The pandemic and its aftermath finally put that antiquated notion to rest. The value of CCOs to driving business performance couldn’t be denied—whether it was aligning investors with a new business strategy, communicating health and safety measures to employees, advising leaders on social issues important to customers, or positioning the company’s culture and purpose to attract talent. “CEOs saw how communications could impact share-price movement,” says Peter McDermott, a senior client partner in the Global Corporate Affairs and Investor Relations practice at Korn Ferry.
IBM and Johnson & Johnson offer examples of C-suites in which CCOs are viewed as value creators. At IBM, instead of putting the communications function under marketing, as has historically been the practice, leadership did the opposite, expanding the remit of the company’s chief communications officer, Jonathan Adashek, to include marketing. Today, Adashek oversees the integrated communications, marketing, and corporate social responsibility team at IBM.

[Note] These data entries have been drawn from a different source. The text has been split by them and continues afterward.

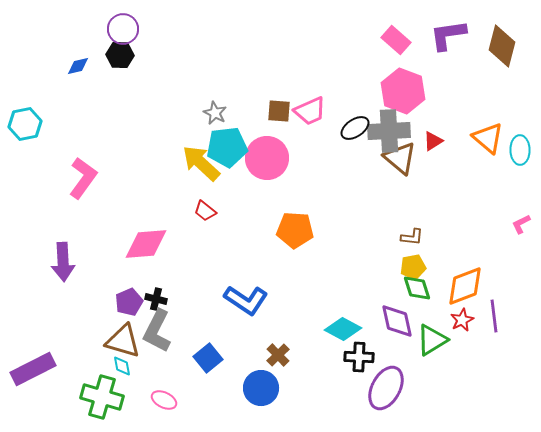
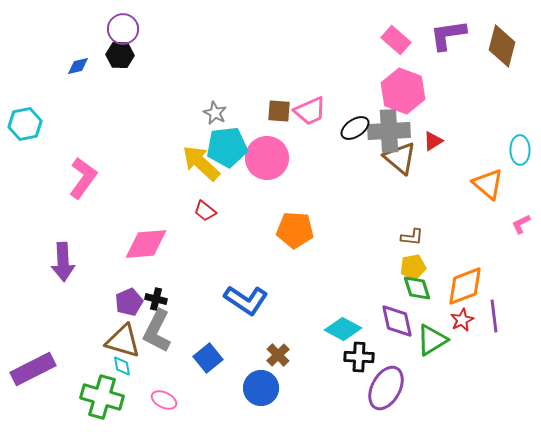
orange triangle at (488, 138): moved 46 px down
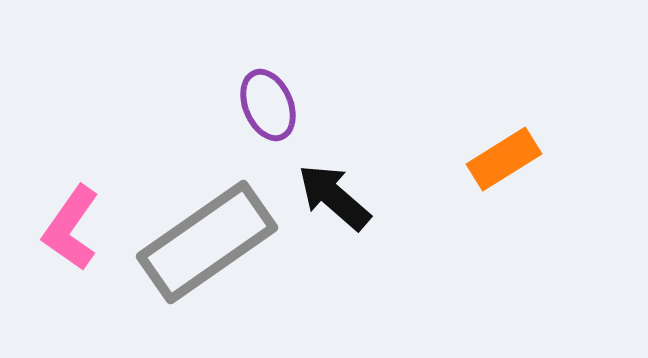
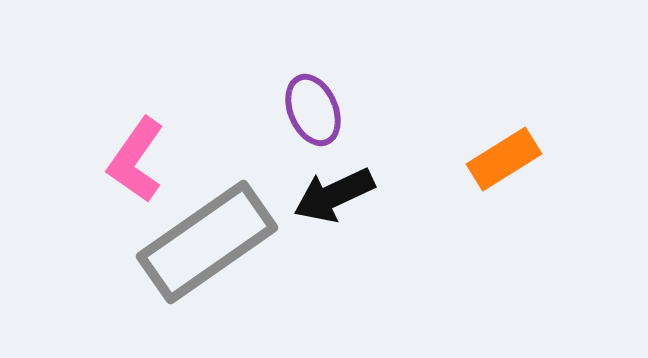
purple ellipse: moved 45 px right, 5 px down
black arrow: moved 2 px up; rotated 66 degrees counterclockwise
pink L-shape: moved 65 px right, 68 px up
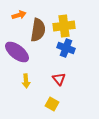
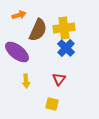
yellow cross: moved 2 px down
brown semicircle: rotated 15 degrees clockwise
blue cross: rotated 24 degrees clockwise
red triangle: rotated 16 degrees clockwise
yellow square: rotated 16 degrees counterclockwise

In fact, fewer CCOs are reporting to CMOs now than in 2015—8 percent last year versus 12 percent in 2015—according to Korn Ferry data. Johnson & Johnson went a step further in 2022 when it appointed Vanessa Broadhurst as its EVP & CCO, Global Corporate Affiars. Broadhurst had come up through the pharmaceutical side of the business, serving in high-ranking executive roles that included ownership and oversight of marketing functions. Tapping an executive from the business and operational side of the business to oversee the department underscored how much the function has changed, and how significant a role it now plays. “The business lens to how a company shows up, engages in, and speaks about things is so much more magnified now,” says Broadhurst.